Since its first in human application in 2015, the device demonstrated to be safe and effective in reducing MR in patients with DMR. The TRACER trial (Mitral TransApical Neochordal Echo‐Guided Repair; NCT02768870) a prospective non‐randomized multicenter clinical study, 40 enrolled 30 patients from April 2016 to November 2017, including subjects from six different European Centers with isolated severe degenerative MR due to P2 prolapse.
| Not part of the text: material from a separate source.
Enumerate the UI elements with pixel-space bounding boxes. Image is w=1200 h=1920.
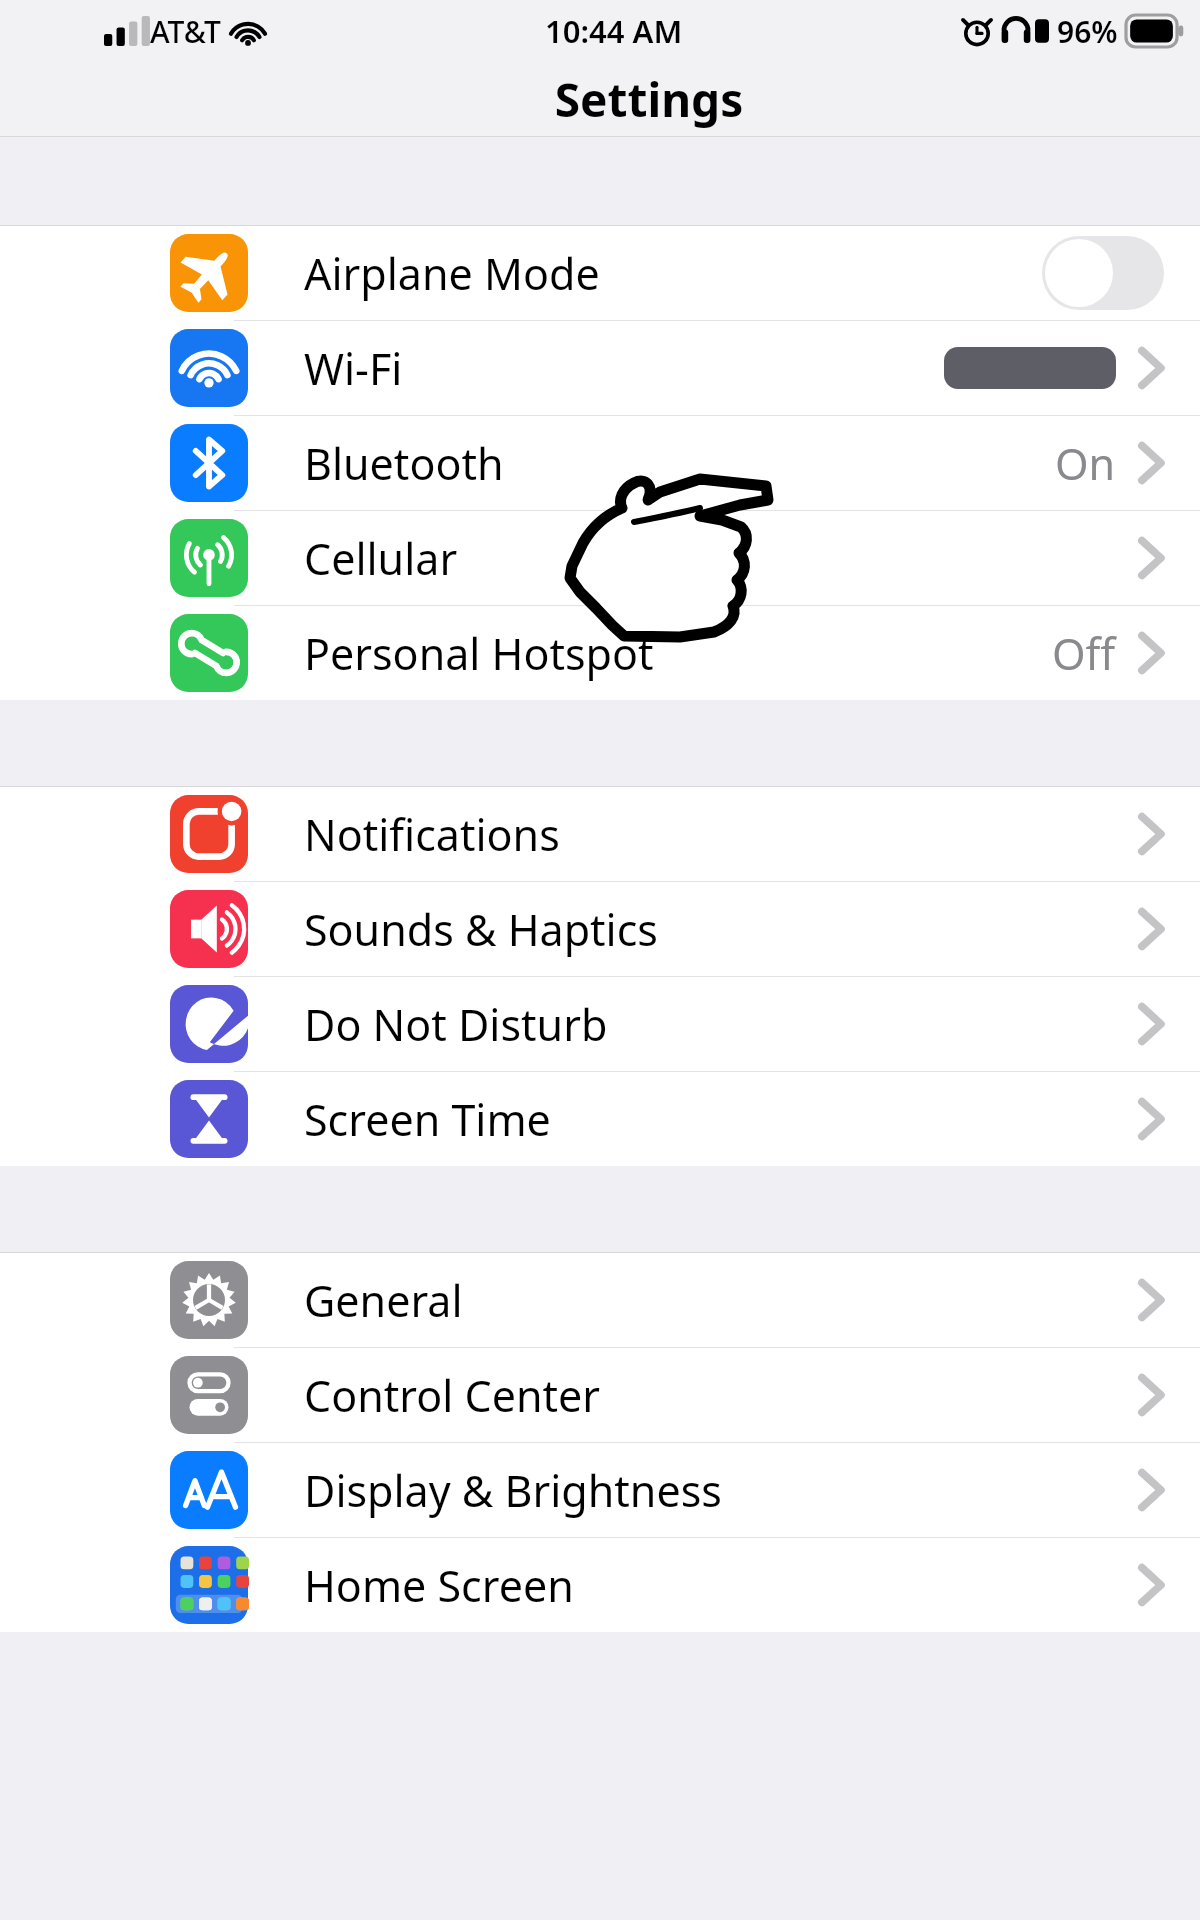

Data published by Gammie et al. show how primary endpoint (30‐day successful implantation of cords with MR reduction to moderate or less) was met in 27 out of 30 patients (90%). There were no deaths, strokes, or permanent pacemaker implantations. At 6 months, MR was mild or less in 85% (22 of 26) and severe in 8% (2 of 26). A favorable cardiac reverse remodeling was demonstrated at 30 days.

The Harpoon program was also paused because of four additional cases of severe MR recurrence due to ePTFE chords rupture, 9 then restarted and finally gained the CE mark in May 2020.

Recently, a new report at 1‐year safety and performance of harpoon technique was published. 40 Of 65 patients enrolled, 62 (95%) achieved technical success, two patients required conversion to open surgery and one procedure was terminated. Among the 62 treated patients, the mean procedural time was 2.1± 0.5 h. Through discharge, there were no deaths, strokes, or renal failure events. At 1 year, 2 of the 62 patients died (3%) and 8 (13%) others required re‐intervention. At 1 year, 98% of the treated patients were in New York Heart Association class I or II, and MR was none/trace in 52% (n=27), mild in 23% (n= 2), moderate in 23% (n=12) and severe in 2% (n=1). Favorable cardiac remodeling outcomes at 1 year was also reported.

2. DISCUSSION

Transapical micro‐invasive technologies are safe and effective options to treat MR in highly selected patients. The above‐described solutions include transapical annuloplasty and chordal implantation. Annular stabilization and slight downsizing is a proven effective therapy both for FMR and DMR, while chordal repair represent a DMR‐dedicated therapy. We must point out that currently, a very limited slice of patients is expected to benefit from these treatments, since actually, the effective use is still limited to a highly selected population (i.e., functional/degenerative MR due to dilated annuli or DMR do to flail/prolapse of the posterior leaflet in the initial stage of the disease). Nevertheless, we hypothesize that their use could be further expanded, hand in hand with the refinement of the techniques. The surgeon has always to take in account that microinvasive technologies could eventually represent an additional tool to achieve a tailored repair, beside the already well‐established surgical techniques and the other ongoing‐developing transcatheter solutions. While transapical annuloplasty cannot be nowadays considered a concrete treatment option since the experience is still extremely limited, transapical artificial chords implantation should be considered as a possible and reasonable option in patients with favorable anatomy especially considering that it's likely that a trans‐septal evolution of these devices will be soon available. Also for this reason it's crucial that cardiac surgeons stay on board and continue using, evaluating and developing these technologies without clinging to the idea that conventional surgery is always better as this has often proved to be a losing strategy. Obviously, several limitations, that preclude a larger use of these technologies, need to be considered. First of all the lack of knowledge on durability. Moreover, the ability to treat a single component of the MV apparatus needs to face against the complexity of the mechanisms involving the disease. Furthermore, residual moderate MR, that is not infrequent in patients treated with these procedures, might jeopardize long‐term outcomes and this represents a particular concern especially in younger patients.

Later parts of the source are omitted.